# Imperial Guard Regiment Poll



## Leaf (Feb 8, 2008)

What is Your Favorite Imperial Guard Regiment/miniature line?


----------



## Druchii (Jun 25, 2008)

Death Korps of Kreig ..Now if only they were cheaper.


----------



## LoreMaster (May 20, 2008)

Going to have to be the Praetorians, cant beat the class of those models :good:


----------



## cccp (Dec 15, 2006)

i voted the vostryans. i think their models are great.


----------



## rgw (Jan 29, 2008)

Doesn't get much cooler than the Elysians.


----------



## Imperial Dragon (Dec 22, 2007)

the Vostroyan Firstborn first born are my fav if only they were plastic to turn to chaos :biggrin: even as metal they look good.


----------



## The Son of Horus (Dec 30, 2006)

Honestly, I like all the Imperial Guard models equally well. I like the very modern soldier look the Cadians have, and the very "Great Crusade John Blanche art/ Russian Cossacks" look of the Vostroyans. I like the special ops look that the Elysians have, particularly with the shotgun models. If I had to choose one to build an army of, though, I think it'd be the Cadians. At the moment, they're the most economical of the "newish" Guard models, and are very uniform while maintaining a lot of character, which is important for the Imperial Guard. They also remind me the most of the Rogue Trader-era Guardsmen, oddly enough, which is another reason I like the Cadians a lot.


----------



## Leaf (Feb 8, 2008)

I must Start Off by saying I love them all. I do not own the forge world minis. I only Have 1 rouge trader era mini. out of them all I think some of the coolest are the Mordian Iron Guard. They look so clean cut you got to like them


----------



## Canadish (Jun 17, 2008)

Its gotta be the Death Korps of Kreig :biggrin:

Planning to add some to my Daemon Hunters army at some point k:


----------



## Hudson (Jun 3, 2008)

prets (not going to insult anyone with my spelling and i'm far to lazy to cut and paste)!

for the simple reason of an old battle report in the style of ZULU! good old paul sawyer the golden era of warhammer


----------



## Viscount Vash (Jan 3, 2007)

Love most of them really, even the old Rogue Trader Guardsmen.

I Paint the ocassional Tallarn so that where my vote went in the end.


----------



## Lord Sinkoran (Dec 23, 2006)

I vote Mordian. The models are good and the fluff is just amazing.


----------



## Dirge Eterna (Apr 30, 2007)

No Phantine Air Corps? Pft!

2nd Prize goes to the DKoK, because they are at least a 9.5 on the kool scale.
-Dirge


----------



## Cole Deschain (Jun 14, 2008)

For me, it came down to the Death Corps of Krieg and the Valhallans...
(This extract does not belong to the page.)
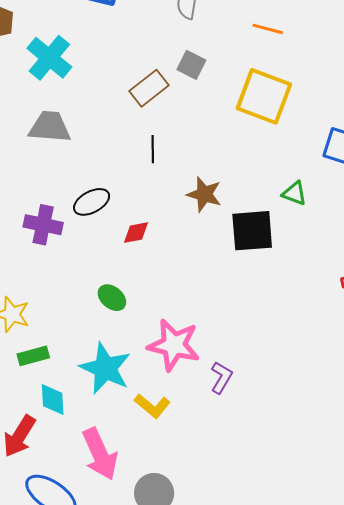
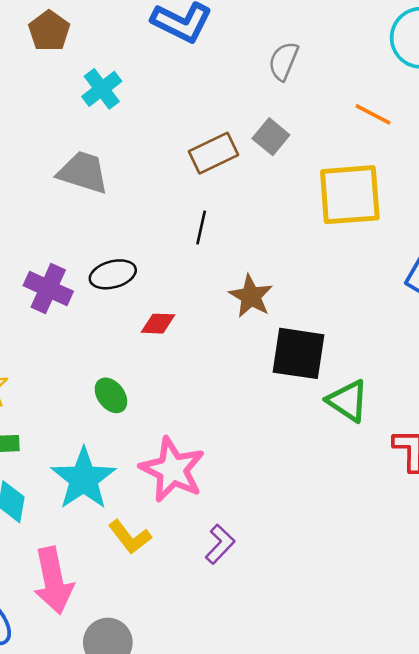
cyan cross: (49, 58) -> (102, 89), size x0.7
yellow square: (264, 96) -> (350, 195), turned -38
green triangle: (294, 193) -> (348, 401), moved, size x1.4
purple L-shape: (221, 377) -> (220, 544), moved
And I went Valhallans, since I know they don't get enough love.

FOR THE MOTHERLA- uhm, EMPEROR!


----------



## Engelus (Jul 26, 2007)

I like the cadians the best because they all look like armored helicopter pilots, if the cadians weren't available, i wouldn't be building a guard army.


----------



## War-smith Steveo (Jun 13, 2008)

The Elaysian look the coolest and i love their sentinels (ive got one!)


----------



## bishop5 (Jan 28, 2008)

Cadians, although the drop-troopers are awesome as well. I love the Cadian HQ with Power Fists, and the Karskrin. Excellent models.


----------



## chrisman 007 (Jan 3, 2008)

What the hell? Why haven't you put in Harakoni Warhawks? Why? WHY?
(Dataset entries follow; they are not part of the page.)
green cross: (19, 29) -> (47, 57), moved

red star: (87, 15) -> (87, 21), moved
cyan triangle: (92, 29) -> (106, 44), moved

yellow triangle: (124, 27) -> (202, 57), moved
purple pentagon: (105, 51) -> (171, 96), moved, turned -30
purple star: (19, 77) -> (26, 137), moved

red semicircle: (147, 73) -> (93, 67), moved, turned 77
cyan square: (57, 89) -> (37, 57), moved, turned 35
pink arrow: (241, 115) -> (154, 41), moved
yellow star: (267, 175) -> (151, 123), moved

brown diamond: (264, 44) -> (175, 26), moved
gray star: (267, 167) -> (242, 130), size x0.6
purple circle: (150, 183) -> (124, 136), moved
Harakoni Warhawks are in the Famous regiments section of the codex, so they should definitely get a mention.


----------



## dander (Jan 13, 2008)

DEATH KORPS. Those guys just look awesome. I don't say that about any other guardsman.


----------



## ServiceStud (Mar 1, 2008)

DKoK for me but I actually think the old Imperial Army dudes with Breastplate and shades are cooler than most Cadians...


----------



## slaaneshy (Feb 20, 2008)

Cadian. Hard cases.


----------



## Tripple Deuce Command (Jul 1, 2008)

my favorate is definatley death korps of kreig i just wish i could afford a whole army of them!!!!!!!!!!


----------



## T-Rev (May 21, 2008)

got to be Cadians. the look, the cost, and the upgrade packs from forge world, especially the officer upgrades. although i do like the look of the kreig minnis, just a touch too post apocolyptic for me.


----------



## cool_conoly (Mar 29, 2008)

The Catachans, They were my first army, they have such a good back story, and they have major potential for conversion


----------



## fearlessgod (Jul 3, 2008)

Mordian Iron Guard. Tough as nails, even in full dress uniform.

~fearlessgod~


----------



## xpunksbeendeadx (Jul 2, 2008)

I just love the models for death korps of kreig. I would probably without a doubt do an army for them if they weren't all forgeworld models that cost an arm and a leg.


----------



## CommissarHorn (Apr 14, 2008)

Catachans!
1 Catachan= 10 other guard


----------



## PieMan (May 1, 2008)

i love the gasmasked death korps of krieg. and only your catachans are worth 10 other guardsman with your freaking doctrines


----------



## CommissarHorn (Apr 14, 2008)

1 of My catachans = 3 Space marines or 20 other guard


----------



## officer kerky (Jun 12, 2008)

i love the death korps of krieg. but unfortunatly i cant buy them. damn FW so instead i collect cadian from GW its a bit cheaper. nothing can beat cadian unless its DKoK


----------



## Chryos (Jun 26, 2008)

My "guard" army is chaos renegades soooo...... I guess im out. :threaten:


----------



## chrisman 007 (Jan 3, 2008)

See? You wasted 2 good options (rogue trader and 13th penal legion) that could've been chaos renegades and Harakoni Warhawks!


----------



## Canadish (Jun 17, 2008)

After you look at the results for this thread, you must wonder why GW havent made the Death Korps into plastics yet! Wasted potential I say! :grin:


----------



## khorneflake (Jul 11, 2008)

*steel legions*

steel legions rule they just look SOO COOL. if u dont like them keep it to yourself plz


----------



## BlackApostleVilhelm (May 14, 2008)

gotta be the Death Korp of Krieg. they are so baddassand remind me of my german heritage.


----------



## Daniel Harper (May 25, 2008)

I love Valhallans which is why I really hope they do release a greatcoat accessory sprue as rumored. :biggrin:


----------



## Ultimate Overlord (Jul 17, 2008)

i think tallarn look cool!


----------



## bobss (May 18, 2008)

catchans defenetly, all those knives * drools * shame they never got a dex and the models suck


----------



## Captain Galus (Jan 2, 2008)

gotta go with the steel legion here...love the fluff, love the tanks, love the heavy weapons...hell, i even love the look! lol


----------